Peak oil likely happened already, if you mean peak production on a global basis. Oil largely follows resource law which states if you double the price of a resource you get a ten times increase in reserves. How much of those reserves are recoverable depends on technology price and geopolitics. Original oil in place is estimated at 13 trillion bbls world wide. Humans have burned 2 of that. The average recovery rate has historically been 20% recovered of OOIP. with tertiary recovery some fields approach 60%. Shale oil recovery rates are 6 to 15% at most. 2019 will likely be peak oil production unless something drastic happens in pricing or technology. The world is moving to be less dependant on oil for good reason for get GW as a species we need the oil for other things than running cars on it. We are going to burn up a few hundred million years of sunshine in under 200. Oil is stored sunshine quite literally it takes over a metric ton of biomass falling to the ocean floor then being buried for at least a 100,000 years to make a single gallon of petrol. Simply put humans are depleting it faster than it we can be made. No professional geologist believes abiotic oil theory we all have down extensive biochemical and geochemical analysts that prove without a shadow of a doubt oil comes from salt water diatoms, algae, and fresh water algae with a VERY small amount under special circumstances from peat bogs and up the coalification chain.
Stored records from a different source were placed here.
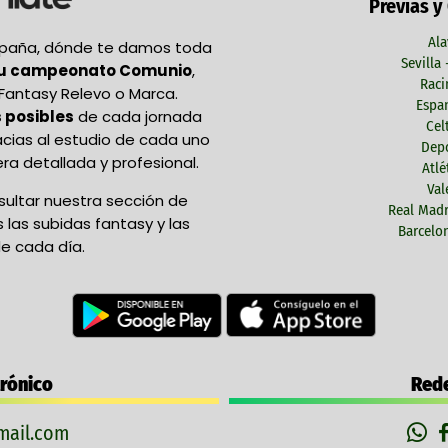
Previas y
Ala
España, dónde te damos toda
Sevilla
tu campeonato Comunio
,
Raci
Fantasy Relevo o Marca.
Espan
 posibles
de cada jornada
Cel
acias al estudio de cada uno
Depo
ra detallada y profesional.
Atlé
Val
ultar nuestra sección de
Real Madr
las subidas fantasy y las
Barcelon
e cada día.
trónico
Rede
ail.com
By far the largest hydrocarbons reserves in the planet are deep sea methane hydrates.
From our own DOE
“Once assumed to be rare, gas hydrates are now thought to occur in vast volumes and to include 250,000–700,000 trillion cubic feet of methane and the formation thickness can be several hundred meters thick.”
“In 2019, natural gas consumption worldwide amounted to nearly 3.9 trillion cubic meters.”
So thousands of years of it can be recovered safely and economically two huge it’s no one has succeeded yet. Methane can be used for plastics once turned into c2h2 via catalysts, into ammonia or urea for fertilizers and into liquid lng for ships, trains, aircraft where density matters.